Immigration into the Welfare State

Welfare states are fundamentally incompatible with the free movement of people between countries if newcomers have full access to public benefits as soon as they arrive. If we are to take the free movement of people seriously, we should slaughter the sacred cow of immediate eligibility.

MUNICH – The armed conflict destabilizing some Arab countries has unleashed a huge wave of refugees headed for Europe. About 1.1 million came to Germany alone in 2015. At the same time, the adoption of the principle of freedom of movement within Europe has triggered massive, but largely unnoticed, intra-European migration flows. In 2014, Germany experienced an unprecedented net inflow of 304,000 people from other EU countries, and the number was probably similar in 2015.

Some EU members, including Austria, Hungary, Slovenia, Spain, France, and the initially welcoming Denmark and Sweden, have reacted by practically suspending the Schengen Agreement and reinstating border controls. Economists are not really surprised at this. In the 1990s, dozens of academic papers addressed the issue of migration into welfare states, discussing many of the problems that are now becoming apparent. I myself wrote much on the subject at the time, trying – mostly in vain – to raise awareness among policymakers.

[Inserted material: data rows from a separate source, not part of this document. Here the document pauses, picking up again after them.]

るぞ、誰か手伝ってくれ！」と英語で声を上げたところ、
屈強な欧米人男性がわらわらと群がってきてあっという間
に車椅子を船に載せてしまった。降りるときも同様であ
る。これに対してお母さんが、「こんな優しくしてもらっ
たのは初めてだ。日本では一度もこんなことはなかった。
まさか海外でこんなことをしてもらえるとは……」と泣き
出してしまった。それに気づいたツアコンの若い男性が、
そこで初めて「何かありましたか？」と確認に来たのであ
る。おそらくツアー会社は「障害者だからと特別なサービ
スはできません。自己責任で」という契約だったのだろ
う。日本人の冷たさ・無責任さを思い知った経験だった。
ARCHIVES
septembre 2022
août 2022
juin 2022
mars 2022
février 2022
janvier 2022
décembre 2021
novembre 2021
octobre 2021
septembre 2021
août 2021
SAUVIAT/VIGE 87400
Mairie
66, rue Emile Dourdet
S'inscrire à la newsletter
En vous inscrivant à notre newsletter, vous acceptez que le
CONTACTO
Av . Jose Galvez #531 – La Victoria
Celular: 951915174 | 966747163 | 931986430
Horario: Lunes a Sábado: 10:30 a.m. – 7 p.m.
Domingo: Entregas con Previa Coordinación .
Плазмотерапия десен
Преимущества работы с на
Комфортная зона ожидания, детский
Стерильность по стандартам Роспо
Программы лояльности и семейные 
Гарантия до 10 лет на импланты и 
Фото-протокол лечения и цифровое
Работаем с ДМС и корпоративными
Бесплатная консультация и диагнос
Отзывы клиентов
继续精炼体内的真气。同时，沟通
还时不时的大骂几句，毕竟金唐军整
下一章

A fundamental issue is at stake. Welfare states are defined by the principle that those who enjoy above-average income pay more taxes and contributions than what they get back in the form of public services, while those with below-average earnings pay less than they receive. This redistribution, channeling net public resources toward lower-income households, is a sensible correction to the market economy, a kind of insurance against life’s vicissitudes and the rigors of scarcity pricing that characterize the market economy and have little to do with equitableness.